My middle doesn't have many little girl years left so I am enjoying this one so much, watching her be so wild and free in who she is is a gift. She swims on scorching days and curls up with her cat and a novel on the rainy ones in between.

My oldest is growing into an almost teenager - serious and just and determined. He fractured his wrist playing soccer but hasn't let it slow him down much and has still played soccer an almost obscene number of hours this month which makes him happier than truly anything else in the world right now.

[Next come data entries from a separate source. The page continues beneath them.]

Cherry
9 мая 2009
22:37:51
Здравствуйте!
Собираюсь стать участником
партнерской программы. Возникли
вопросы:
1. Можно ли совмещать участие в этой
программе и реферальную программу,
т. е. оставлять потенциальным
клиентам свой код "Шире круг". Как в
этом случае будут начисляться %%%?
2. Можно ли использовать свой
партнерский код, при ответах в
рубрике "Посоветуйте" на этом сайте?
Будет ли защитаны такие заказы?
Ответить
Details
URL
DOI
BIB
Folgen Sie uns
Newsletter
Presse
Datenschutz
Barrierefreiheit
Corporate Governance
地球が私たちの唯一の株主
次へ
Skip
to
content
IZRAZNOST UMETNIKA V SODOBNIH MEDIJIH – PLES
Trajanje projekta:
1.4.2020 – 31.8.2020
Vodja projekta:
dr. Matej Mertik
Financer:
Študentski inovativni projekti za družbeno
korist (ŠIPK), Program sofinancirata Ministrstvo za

I finished a quilt I've been wanting to make for seven years. I've been playing with the kids and cutting flowers to bring inside. Taking us all to water when the weather allows. Walking the dog with Aaron after the kids are in bed. I went back to work (part time) a few months back so that has taken away some of my writing time but it's been okay - I've been working on listening as my default, instead of always contributing.

When I think back to summers growing up I remember what seemed like an endless stretch of days that didn't fly by as they seem to now. We swam at the outdoor pool and read book after book, played outside for hours with our friends. We always went camping to visit my dad's family where we restored all our souls surrounded by British Columbia's water. After September long weekend, I was okay with going back to school, ready for the newness and routine after getting my fill of floating through the summer days doing more as I pleased.

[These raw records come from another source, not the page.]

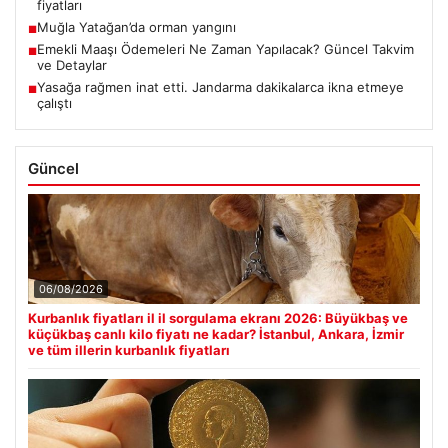
fiyatları
Muğla Yatağan’da orman yangını
■
Emekli Maaşı Ödemeleri Ne Zaman Yapılacak? Güncel Takvim
■
ve Detaylar
Yasağa rağmen inat etti. Jandarma dakikalarca ikna etmeye
■
çalıştı
Güncel
06/08/2026
Kurbanlık fiyatları il il sorgulama ekranı 2026: Büyükbaş ve
küçükbaş canlı kilo fiyatı ne kadar? İstanbul, Ankara, İzmir
ve tüm illerin kurbanlık fiyatları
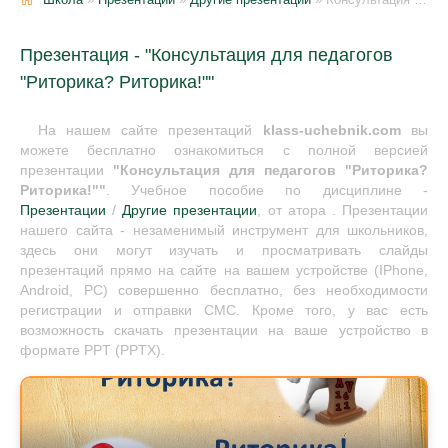
Презентация - "Консультация для педагогов
"Риторика? Риторика!""
На нашем сайте презентаций
klass-uchebnik.com
вы
можете бесплатно ознакомиться с полной версией
презентации
"Консультация для педагогов "Риторика?
Риторика!""
. Учебное пособие по дисциплине -
Презентации
/
Другие презентации
, от атора . Презентации
нашего сайта - незаменимый инструмент для школьников,
здесь они могут изучать и просматривать слайды
презентаций прямо на сайте на вашем устройстве (IPhone,
Android, PC) совершенно бесплатно, без необходимости
регистрации и отправки СМС. Кроме того, у вас есть
возможность скачать презентации на ваше устройство в
формате PPT (PPTX).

Now I'm a middle aged mother who wakes up wanting to make the most of each day because every year I can feel a bit more panicky about summer going too fast - about how many more years I will have my kids at home. A week can go by in a blink where I feel like not much happened except our regular life.

My grandmother is right, time does go more quickly as we get older.

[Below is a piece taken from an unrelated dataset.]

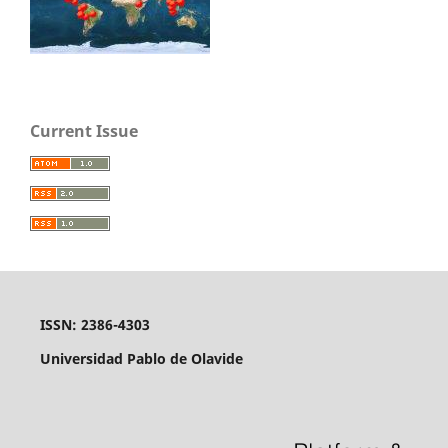
Current Issue
ISSN: 2386-4303
Universidad Pablo de Olavide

Here I am smack dab in the middle of summer, smack dab in the middle of my ordinary, but oh so beautiful life. Perspective is everything, or so they say and I will say that having cancer, in my experience anyway, hones your perspective about almost everything.

Summer does go by faster than I want it to, each and every year but also: that is okay. These things I am doing in my ordinary weeks, I am glad for them. Not everyone gets to wake up and go to work, cook another meal, wash that daily stinky load of sports laundry, read bedtime stories, reach out to hold the person's hand to offer forgiveness first after a fight. Not everyone gets to scrub their toilets, pull weeds, get snacks for all the neighbour kids. All these things I used to see sometimes begrudgingly as 'have' to do alongside the playing and swimming and reading and memory making, I don't see it that way anymore. I see I don't have to's - I see 'get' to's.

God is in the mountain tops yes, and yes God was faithfully with me during sickness and fear. Those are easy for me to remember. But also today, this very one rainy summer day, this is the day that the Lord has made and I will rejoice and be glad in it. Because God is also here in this, the ordinary, everyday. All our 'have to's' are suddenly sacred if you imagine it all gone. I'm like Jacob, I have woken up and seen that the Creator is in this place and I did not know it. The holy ground of middle life.

Life may be shorter than you thought so do all the big things you want to do. Plan the trip, climb the mountain, start and finish the big project, for goodness sake get the tattoo you have been thinking about for more than a decade. Throw yourself the party you always wanted, jump into the water fully dressed. Follow where the spirit calls.

But also life may be shorter than you thought so be right here, today, don't waste it away in forever being slightly ill contented. Don't let what ifs and could it be betters and comparisons steal anything away from what you have today.

Settle into who you are and don't wish for someone else's dreams or happiness because this right here whatever God put in front of you is enough. Smile and stop and look into the eyes of the people you love (and maybe even at some you don't), cherish your coffee, find joy in all those get to's. Sieze the shit out of it. Do your ordinary, everyday things in between the big things and love them just as much if not more. No more panicking, just rejoicing.